API Reference: /tasks/execute Behavior: Executes a task using runtime-supplied configuration (API payload), giving full control over parameters like input paths, filters, and processing windows. When to Use:
  • Tasks that require dynamic parameters (input sources, delta ranges, etc.).
  • Ideal for external orchestration (e.g., Airflow) of the following:
    • Delta Ingestion Task
    • File Ingestion Task
    • SQL Ingestion Task
    • Segment Backfill Task
Caveats:
  • No built-in retry/recovery mechanism. Tasks must be re-triggered manually if failures occur.
  • Avoid using this API for scheduled maintenance tasks like Segment Import, Segment Refresh, or Alter Table Tasks (use cron-based schedules instead).

File Ingestion Task

The File Ingestion Task is used to ingest data from external sources (e.g., S3, GCS, ADLS). It operates in two main modes - Append Mode and Sync Mode. Each mode also supports Consistent Push Mode and Consistent Push Full Swap Mode for atomic ingestion.

Mode Overview

ModeConsistent PushConsistent Push SwapBehaviorSegment to File Mapping
Sync ModefalsefalseNo atomicity is guaranteed within the batch1:1
Sync ModetruefalseAtomic batch ingestion, it is used for incremental ingestion.1:1
Sync ModefalsetrueFull table refresh, atomic per run1:1
Append ModetruefalseAtomic batch ingestion, it is used for incremental ingestion.m:n
Append ModefalsetrueFull table refresh, atomic per runm:n

Scaling and Stability Recommendations

ParameterDescriptionRecommended Setting
tableMaxNumTasksMax concurrent subtasks per table1000 (adjust per controller capacity)
taskMaxDataSizeMax data processed per subtask1–2 GB (default: 1 GB)
taskMaxNumFilesMax files per subtaskIncrease for small-file datasets
desiredSegmentSizeTarget Pinot segment size500 MB – 1 GB

Recommendations

1. Large Ad-hoc Ingestion (~2TB, consistentPushSwapEnabled=false)

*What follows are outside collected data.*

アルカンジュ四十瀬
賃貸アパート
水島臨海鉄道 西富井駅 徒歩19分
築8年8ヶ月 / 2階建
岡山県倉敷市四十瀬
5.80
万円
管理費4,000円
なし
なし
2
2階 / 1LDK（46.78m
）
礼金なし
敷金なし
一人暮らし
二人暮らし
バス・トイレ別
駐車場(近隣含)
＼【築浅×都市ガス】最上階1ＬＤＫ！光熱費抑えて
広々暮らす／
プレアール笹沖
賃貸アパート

  • Append Mode: If taskMaxDataSize = 1GB and tableMaxNumTasks = 1000, a single batch can ingest 1TB. Run twice to complete 2TB ingestion.
  • Sync Mode: If each file = 400 MB, with tableMaxNumTasks = 1000, total = 400 GB per batch → 5 batches required.
  • Tip: Re-trigger /tasks/schedule or /tasks/execute in a loop until no subtasks are created. (No ingestion will take place unless there are new files).

2. Full Table Refresh (consistentPushSwapEnabled=true)

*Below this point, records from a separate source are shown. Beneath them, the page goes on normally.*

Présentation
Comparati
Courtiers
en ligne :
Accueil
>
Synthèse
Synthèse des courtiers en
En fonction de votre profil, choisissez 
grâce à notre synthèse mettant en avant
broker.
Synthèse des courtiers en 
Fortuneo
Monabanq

  • Refresh the whole table with new data.
  • Ensures atomic ingestion for all or none.
  • Atomicity applies only within a single task execution, not across batches.
  • Set tableMaxNumTasks = -1 to generate all subtasks in one batch.

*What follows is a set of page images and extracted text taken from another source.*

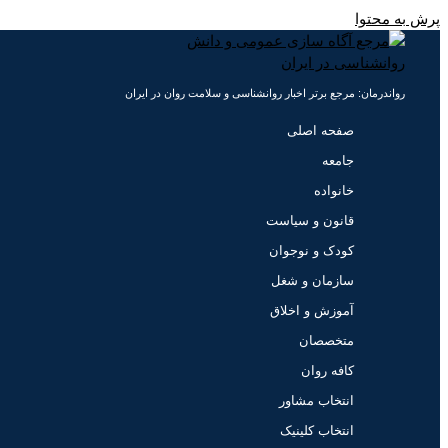
پرش به محتوا
رواندرمان: مرجع برتر اخبار روانشناسی و سلامت روان در ایران
صفحه اصلی
جامعه
خانواده
قانون و سیاست
کودک و نوجوان
سازمان و شغل
آموزش و اخلاق
متخصصان
کافه روان
انتخاب مشاور
انتخاب کلینیک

3. Atomic Table Ingestion (consistentPushEnabled=true)

  • Similar atomic behavior as above; atomic only within one task execution.
  • Set tableMaxNumTasks = -1 to generate all subtasks in one batch.

4. Rerun on Failure

  • Use the Debug API to verify task status.
  • If subtasks show FAILED or TIMED_OUT, re-trigger with the same config.
  • Once all subtasks are COMPLETED, reruns have no effect (idempotent).

Delta Ingestion Task

  • Generates 1:1 mapping of Delta files to Pinot segments.
  • Safe to rerun; each execution is independent.
  • Supports both Schedule and Execute ad hoc APIs.
Rerun Recommendation:
  • Check via Debug API.
  • If subtasks show FAILED or TIMED_OUT, re-trigger.
  • Once all are COMPLETED, rerun has no effect.

Segment Backfill Task

  • Executable only on-demand (cannot be scheduled).
  • Does not support the schedule parameter in task config.
  • Avoid re-triggering successful runs — repeated runs will re-ingest the same data.
Rerun Recommendation:
  • Check via Debug API.
  • If subtasks show FAILED or TIMED_OUT, re-trigger.
  • Once all are COMPLETED, rerun has no effect.

Segment Import Task

  • Recommended frequency: every 15 minutes.
  • Should be scheduled via the schedule parameter in task config.
  • It is not recommended to trigger using ad hoc schedule or execute APIs.

Segment Refresh Task / Alter Table Task

  • Recommended frequency: every 15 minutes.
  • Should be scheduled via the schedule parameter in task config.
  • It is not recommended to trigger using ad hoc schedule or execute APIs.
  • Use the Progress Tracker API to monitor execution status for Alter Table Task.
I